An Interview with Dr Elizabeth Kubler-Ross

Elisabeth Kübler-Ross(July 8, 1926 – August 24, 2004) was an Swiss-American psychiatrist, a pioneer in near-death studies and the author of the groundbreaking book On Death and Dying (1969), where she first discussed her theory of the five stages of grief.

She is a 2007 inductee into the American National Women’s Hall of Fame. She was the recipient of twenty honorary degrees and by July 1982 had taught, in her estimation, 125,000 students in death and dying courses in colleges, seminaries, medical schools, hospitals, and social-work institutions.In 1970, she delivered the The Ingersoll Lectures on Human Immortality at Harvard University, on the theme, On Death and Dying.

Elisabeth Kübler was born on July 8, 1926 in Zürich, Switzerland, one of triplets. Elisabeth was born fifteen minutes before her identical sister, Erika. Minutes later came her sister, Eva.Her family were Protestant Christians. Her father did not want her to study medicine, but she persisted. Eventually her father took pride in her career. In an interview she stated:

In Switzerland I was educated in line with the basic premise: work work work.

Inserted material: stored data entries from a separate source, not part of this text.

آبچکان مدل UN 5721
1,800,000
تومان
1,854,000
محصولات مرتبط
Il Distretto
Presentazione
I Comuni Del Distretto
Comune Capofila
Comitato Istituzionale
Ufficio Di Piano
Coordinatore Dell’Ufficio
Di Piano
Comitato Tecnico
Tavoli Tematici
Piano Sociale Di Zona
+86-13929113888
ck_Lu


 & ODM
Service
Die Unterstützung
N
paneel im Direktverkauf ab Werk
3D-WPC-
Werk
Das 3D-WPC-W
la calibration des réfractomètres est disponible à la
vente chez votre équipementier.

You are only a valuable human being if you work. This is utterly wrong. Half working, half dancing – that is the right mixture. I myself have danced and played too little.
During World War II she became involved in refugee relief work in Zürich and later visited Majdanek death camp. She graduated from the University of Zürich medical school in 1957

Kübler-Ross encouraged the hospice care movement, believing that euthanasia prevents people from completing their ‘unfinished business’.

In 1977 she persuaded her husband to buy forty acres of land in Escondido, California, near San Diego, where she founded “Shanti Nilaya” (Home of Peace). She intended it as a healing center for the dying and their families. She was also a co-founder of the American Holistic Medical Association.

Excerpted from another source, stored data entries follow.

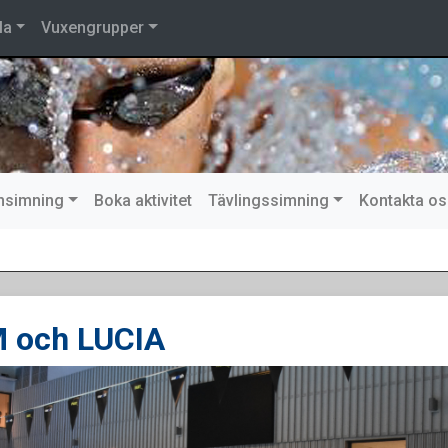
la
Vuxengrupper
nsimning
Boka aktivitet
Tävlingssimning
Kontakta os
 och LUCIA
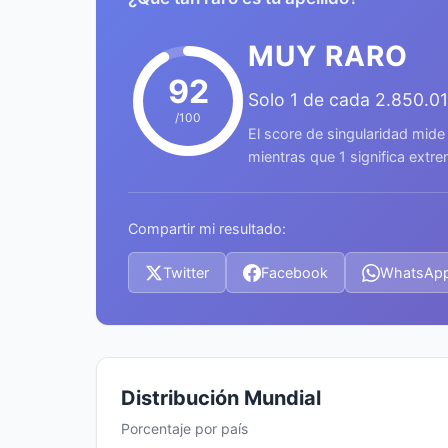
MUY RARO
92
Solo 1 de cada 2.850.0
/100
El score de singularidad mide
mientras que 1 significa ext
Compartir mi resultado:
Twitter
Facebook
WhatsAp
Distribución Mundial
Porcentaje por país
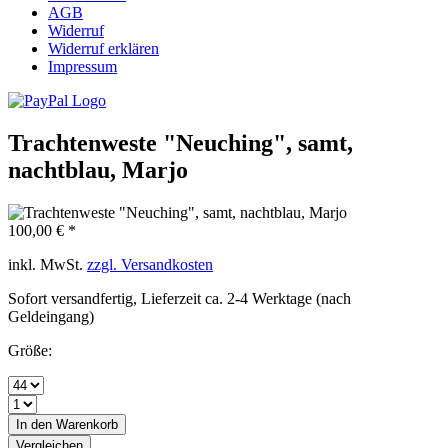
AGB
Widerruf
Widerruf erklären
Impressum
Trachtenweste "Neuching", samt,
nachtblau, Marjo
100,00 € *
inkl. MwSt.
zzgl. Versandkosten
Sofort versandfertig, Lieferzeit ca. 2-4 Werktage (nach
Geldeingang)
Größe:
In den
Warenkorb
Vergleichen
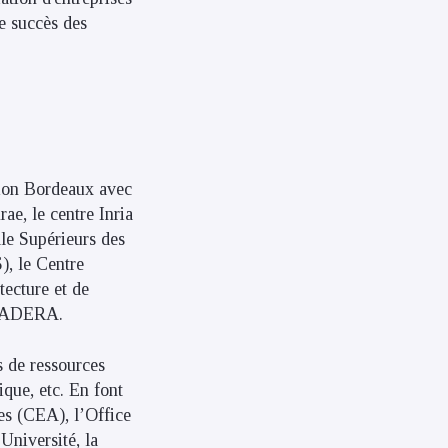
de succès des
tion Bordeaux avec
ae, le centre Inria
le Supérieurs des
), le Centre
tecture et de
l’ADERA.
s de ressources
que, etc. En font
es (CEA), l’Office
Université, la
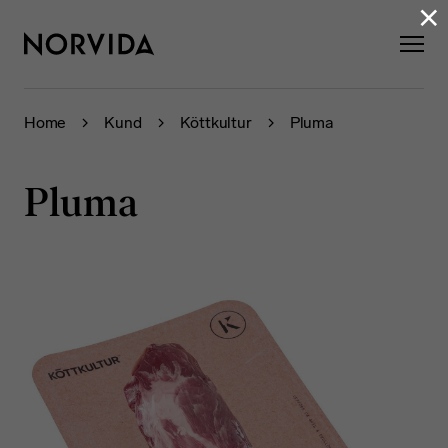
×
Home
Kund
Köttkultur
Pluma
Pluma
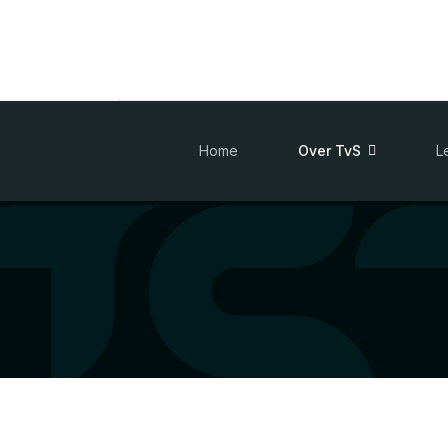
Home
Over TvS
L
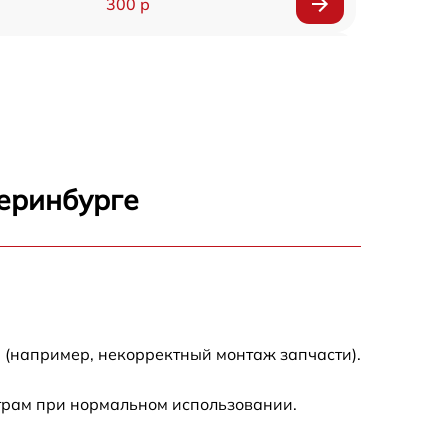
300 р
150 р
1000 р
450 р
теринбурге
350 р
700 р
 (например, некорректный монтаж запчасти).
трам при нормальном использовании.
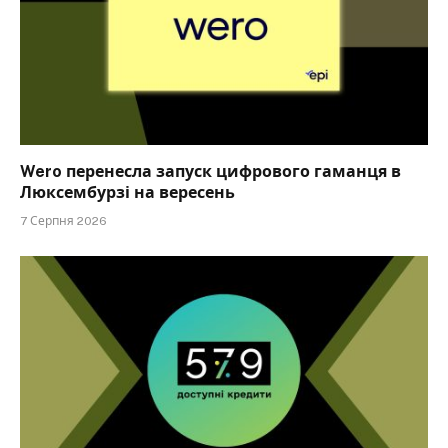
Wero перенесла запуск цифрового гаманця в
Люксембурзі на вересень
7 Серпня 2026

In the late 1970s, she became interested in out-of-body experiences, mediumship, spiritualism, and other ways of attempting to contact the dead. This led to a scandal connected to the Shanti Nilaya Healing Center, in which she was duped by Jay Barham, founder of the Church of the Facet of the Divinity. Claiming he could channel the spirits of the departed and summon ethereal “entities”, he encouraged church members to engage in sexual relations with the “spirits”. He may have hired several women to play the parts of female spirits for this purpose.[8] Kubler-Ross’ friend Deanna Edwards attended a service to ascertain whether allegations against Barham were true. He was found to be naked and wearing only a turban when Edwards unexpectedly pulled masking tape off the light switch and flipped on the light.

Kübler-Ross suffered a series of strokes in 1995 which left her partially paralyzed on her left side, and the Shanti Nilaya Healing Center closed around that time. She found living in a wheelchair, slowly waiting for death to come, an unbearable suffering, and wished to be able to determine her time of death. [13] In a 2002 interview with The Arizona Republic, she stated that she was ready for death. She died in 2004 at her home in Scottsdale, Arizona, and was buried at the Paradise Memorial Gardens Cemetery.